With her raunchy attire and risqué performances, Taylor Momsen seems to court controversy. As her band The Pretty Reckless comes to town, Amie Mulderrig finds out there’s more to the former Gossip Girl star.
How’s touring with Fall Out Boy going?
It’s still the early stages, but boy oh boy do they have a massive production. It’s the show to see.
You’re coming to the Wembley Arena – are you excited?
I am SO excited, Wembley is my favourite venue ever. I’ve never played there, so I’m extremely excited. It’s f*****g Wembley, it doesn’t get any cooler than that. I’m going to do the whole ‘HELLO WEMBLEY’ thing.
How does the UK music scene compare to the US?
The UK music scene is very innovative. A lot of good stuff comes from England and then gets brought over to America. I really love The Staves, Jake Bugg’s got a cool thing going on. You guys have the best bands! Like look at The Beatles. We had Nirvana, Soundgarden, Pearl Jam... who are all great, but c’mon you’ve got The Beatles. That wins hands down.
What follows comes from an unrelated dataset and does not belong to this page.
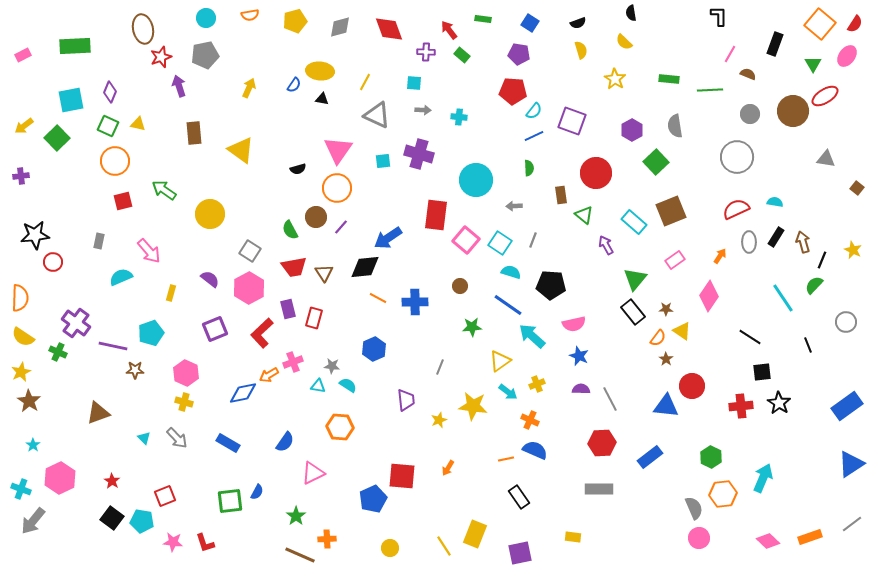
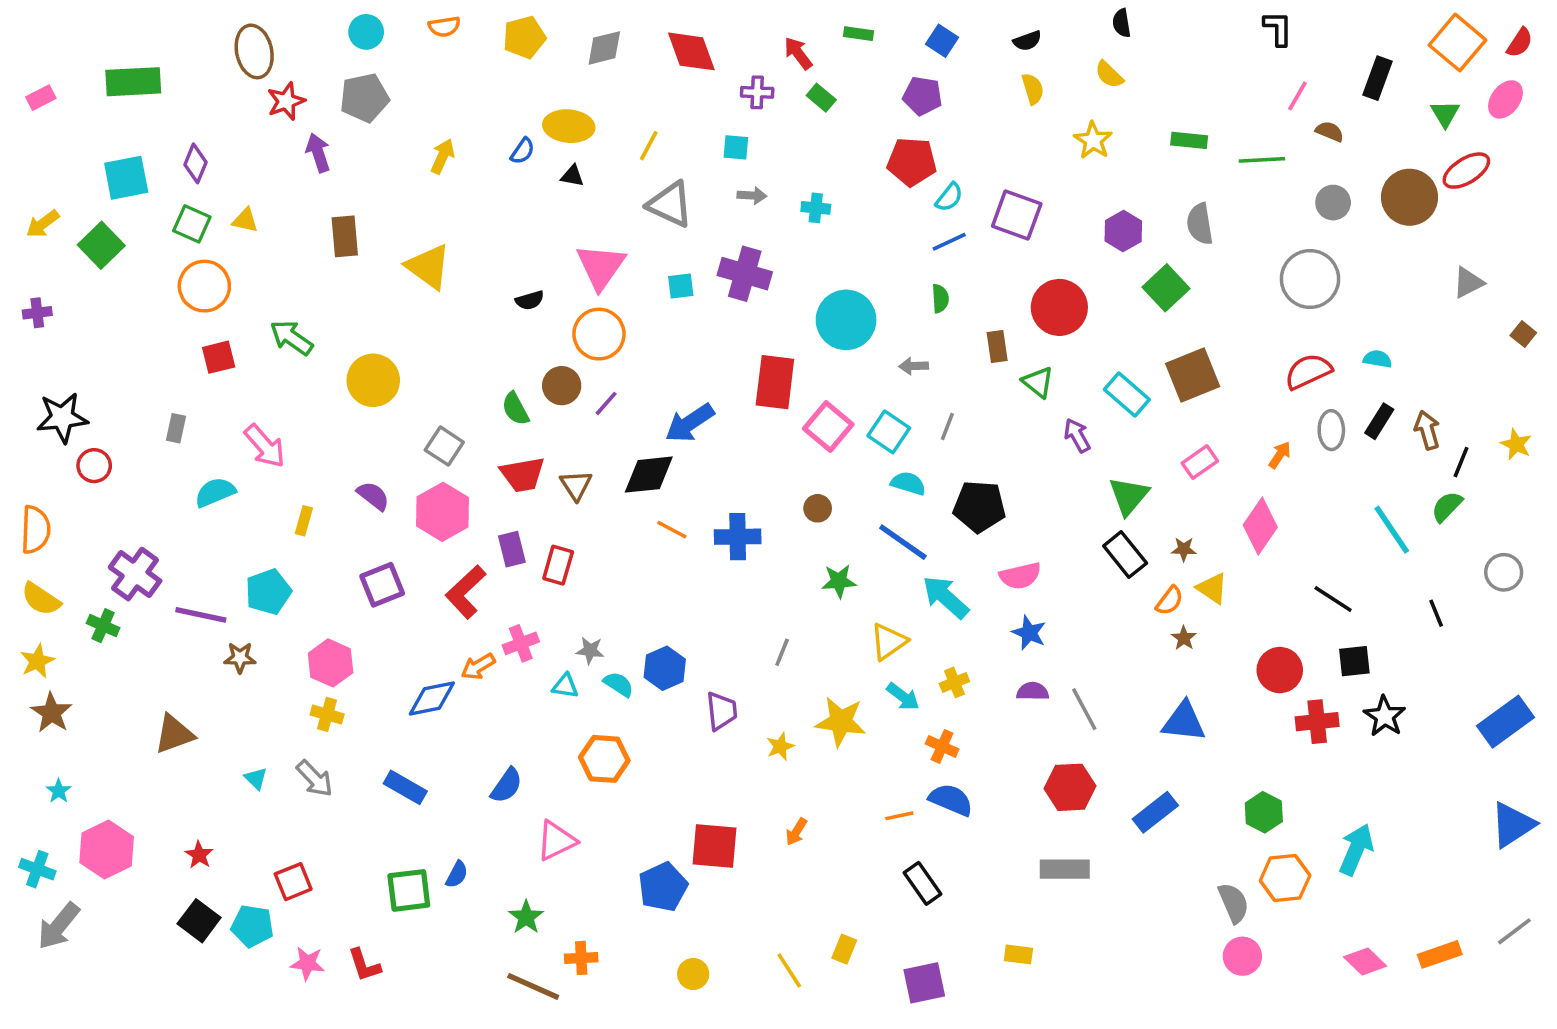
gray triangle: (826, 159) -> (1468, 283), turned -36
blue hexagon: (374, 349) -> (665, 668), moved
red circle: (692, 386) -> (1280, 670), moved
yellow rectangle: (475, 534) -> (844, 949), size x0.6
What can we expect with this tour?
To leave deaf, mute and blind, that’s what proper rock ‘n’ roll is. You never know what’s going to happen.
Your new album Going to Hell... is it your best release yet?
I’m so proud of it, it’s my greatest accomplishment and I’m so excited for people to hear it. It’s very raw and honest.
Is this a different sound for Pretty Reckless?
I wrote the first record when I was 14 and this second one was written at 19 – so it’s much more mature, I’m older, it’s older.
What inspires the music?
If I knew where inspiration came from, I’d move there. Unfortunately I don’t, so it’s a very tortuous process, where I sit inside my head going I suck, I suck, this is s***t. But when you’ve written something great, you get 20 seconds of bliss, until you realise you’ve got to write it all again.
Which song has been a real labour of love for you?
Picking any of them is like choosing a favourite child, impossible. But the whole band is a big fan of Sweet Thing.
Where do you write your lyrics?
I have books and books and books of lyrics. I tried to put them in my phone, but I’m completely technologically challenged. I’m a pen and paper kinda chick.
What’s your fanbase?
Really eclectic. We get really young girls and boys to old rockers.
Do you find it difficult to shake off Gossip Girl?
I was 12 when I did the show and now I’m 20, so I would hope that I’m different. I was a character on that show.
Your appearance is quite raunchy now, is that a rebellion against the Gossip Girl image?
Nah I just dress the way I feel. With Light Me Up I wore a lot of garter belts and corsets, but that was me experimenting with fashion and figuring out my sexuality as a teenager.
Do you think your image has overshadowed your music?
I think in the tabloids, the way it’s written then yes. It’s easier to write about the outfits than the songs. But not for the fans, they’re here for the music.And fashion, music and sexuality have gone hand-in-hand since the beginning of time.
Is the press unfair on you?
I don’t really read anything. I’m just too busy.
Are you a wild child?
I’m pretty tame. I’ve been through my wild phases. I’m actually quite shy. I spend a lot of time in my own head with my own thoughts.
You’ve been in showbiz 18 years. Do you ever get sick and tired of it?
There are ways of avoiding the showbiz and you get used to it. I live my personal life very privately, it’s noone’s business what I do.
What does the future hold for you and Pretty Reckless?
Loads more records, loads more touring. Performing in front of people, playing music you love is the greatest thing ever. It’ll never be a job. I f*****g love it.
The Pretty Reckless support Fall Out Boy at Wembley Arena, Arena Square, Engineers Way, Wembley on March 20.